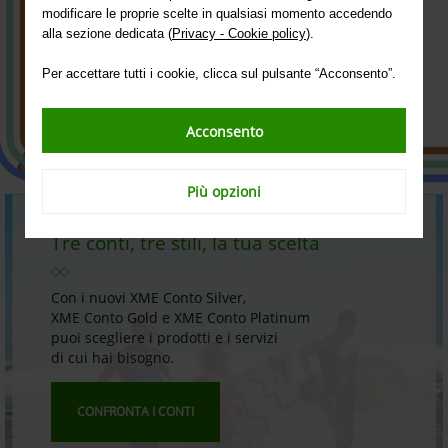
Scopri isybank
modificare le proprie scelte in qualsiasi momento accedendo
alla sezione dedicata (
Privacy - Cookie policy
).
Per accettare tutti i cookie, clicca sul pulsante “Acconsento”.
Acconsento
Più opzioni
Tre conti, tre stili, la tua scelta
Con i nuovi XME Conto Silver,
XME Conto Gold e XME Conto Platinum
puoi scegliere i prodotti e i servizi
di cui hai bisogno.
CONFRONTA I CONTI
========
**Task:** Omitting all pictures, set the listing down exactly.

**Completed task:**
Scopri isybank
modificare le proprie scelte in qualsiasi momento accedendo
alla sezione dedicata (
Privacy - Cookie policy
).
Per accettare tutti i cookie, clicca sul pulsante “Acconsento”.
Acconsento
Più opzioni
Tre conti, tre stili, la tua scelta
Con i nuovi XME Conto Silver,
XME Conto Gold e XME Conto Platinum
puoi scegliere i prodotti e i servizi
di cui hai bisogno.
CONFRONTA I CONTI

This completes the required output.